PySpark: Get Number of Columns from DataSchema

55 Views Asked by At

I am loading a predefined schema from a JSON file for a specific dataset I ingest into a Azure Data Lake. The JSON file that contains the schema is also stored on the Data Lake.

varSchema = 'abfss://landing@[hidden].dfs.core.windows.net/'+parSourceSystemName+'/'+parDatasetName+'.json'

rdd = spark.sparkContext.wholeTextFiles(varSchema)
text = rdd.collect()[0][1]
dict = json.loads(str(text))
dataSchema = StructType.fromJson(dict)

I want to get the number fields in this schema variable so I can compare it to the number columns of a dataframe that was loaded from a file in my landing container to determine whether there is a schema change in the new landing data.
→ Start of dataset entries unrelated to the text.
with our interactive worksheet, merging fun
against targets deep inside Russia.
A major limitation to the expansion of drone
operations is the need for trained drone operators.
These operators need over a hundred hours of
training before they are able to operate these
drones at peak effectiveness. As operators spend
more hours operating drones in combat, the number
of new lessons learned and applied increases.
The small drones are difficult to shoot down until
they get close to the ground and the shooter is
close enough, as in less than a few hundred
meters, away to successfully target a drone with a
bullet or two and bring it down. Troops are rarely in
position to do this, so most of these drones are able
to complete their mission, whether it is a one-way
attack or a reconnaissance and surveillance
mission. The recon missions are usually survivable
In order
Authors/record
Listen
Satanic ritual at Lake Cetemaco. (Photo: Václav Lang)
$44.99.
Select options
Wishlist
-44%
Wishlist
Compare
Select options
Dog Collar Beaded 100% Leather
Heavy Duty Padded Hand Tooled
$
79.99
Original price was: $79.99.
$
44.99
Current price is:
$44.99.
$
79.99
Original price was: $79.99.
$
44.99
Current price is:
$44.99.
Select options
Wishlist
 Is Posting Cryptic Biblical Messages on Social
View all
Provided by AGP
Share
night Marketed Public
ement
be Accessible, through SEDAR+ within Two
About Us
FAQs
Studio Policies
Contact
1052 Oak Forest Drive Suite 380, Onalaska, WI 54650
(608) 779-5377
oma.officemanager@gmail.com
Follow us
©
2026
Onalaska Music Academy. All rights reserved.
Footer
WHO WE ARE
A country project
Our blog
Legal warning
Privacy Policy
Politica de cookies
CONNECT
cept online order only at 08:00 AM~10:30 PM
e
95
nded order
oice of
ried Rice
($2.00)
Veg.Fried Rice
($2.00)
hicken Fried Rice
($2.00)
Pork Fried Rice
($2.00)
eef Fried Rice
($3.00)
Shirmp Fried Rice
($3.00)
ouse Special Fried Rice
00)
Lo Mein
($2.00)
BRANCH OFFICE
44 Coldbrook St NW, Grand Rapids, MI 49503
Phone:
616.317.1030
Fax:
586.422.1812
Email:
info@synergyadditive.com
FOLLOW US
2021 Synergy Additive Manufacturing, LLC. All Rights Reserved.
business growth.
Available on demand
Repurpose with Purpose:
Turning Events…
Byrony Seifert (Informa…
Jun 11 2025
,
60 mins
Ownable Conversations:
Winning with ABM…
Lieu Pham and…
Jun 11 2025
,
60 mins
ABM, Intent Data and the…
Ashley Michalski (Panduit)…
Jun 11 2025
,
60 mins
If the Schema states that there should be 20 fields but the landing data file contain 21 - I would know that the source system added a new field.

1

There are 1 best solutions below

0
Ziya Mert Karakas On BEST ANSWER
varSchema = 'abfss://landing@[hidden].dfs.core.windows.net/'+parSourceSystemName+'/'+parDatasetName+'.json'
rdd = spark.sparkContext.wholeTextFiles(varSchema)
text = rdd.collect()[0][1]
schema_dict = json.loads(text)
dataSchema = StructType.fromJson(schema_dict)

Create an empty DataFrame with the schema

empty_DF = spark.createDataFrame([], dataSchema)

Load the actual data into another DF

landing_data_DF = spark.read.format("csv").load("abfss://landing@[hidden].dfs.core.windows.net/path/to/datafile.csv")

Get the number of fields in the schema and the number of columns in the landing data DF and compare them: (I assumed here that you want print statements)

num_fields_in_schema = len(dataSchema)

num_columns_in_data = len(landing_data_DF.columns)

# I used print statements but you can do other methods according to your preference

if num_fields_in_schema == num_columns_in_data:
    print("No schema change.")
elif num_fields_in_schema < num_columns_in_data:
    print("The source system added new fields.")
else:
    print("The source system removed fields.")